• _How to complete this task_: Print each record below character for character.
------------------------------
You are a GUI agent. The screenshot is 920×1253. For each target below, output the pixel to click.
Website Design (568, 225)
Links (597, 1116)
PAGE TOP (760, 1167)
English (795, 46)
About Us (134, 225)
------------------------------
• _Exercise result_:
You are a GUI agent. The screenshot is 920×1253. For each target below, output the pixel to click.
Website Design (568, 225)
Links (597, 1116)
PAGE TOP (760, 1167)
English (795, 46)
About Us (134, 225)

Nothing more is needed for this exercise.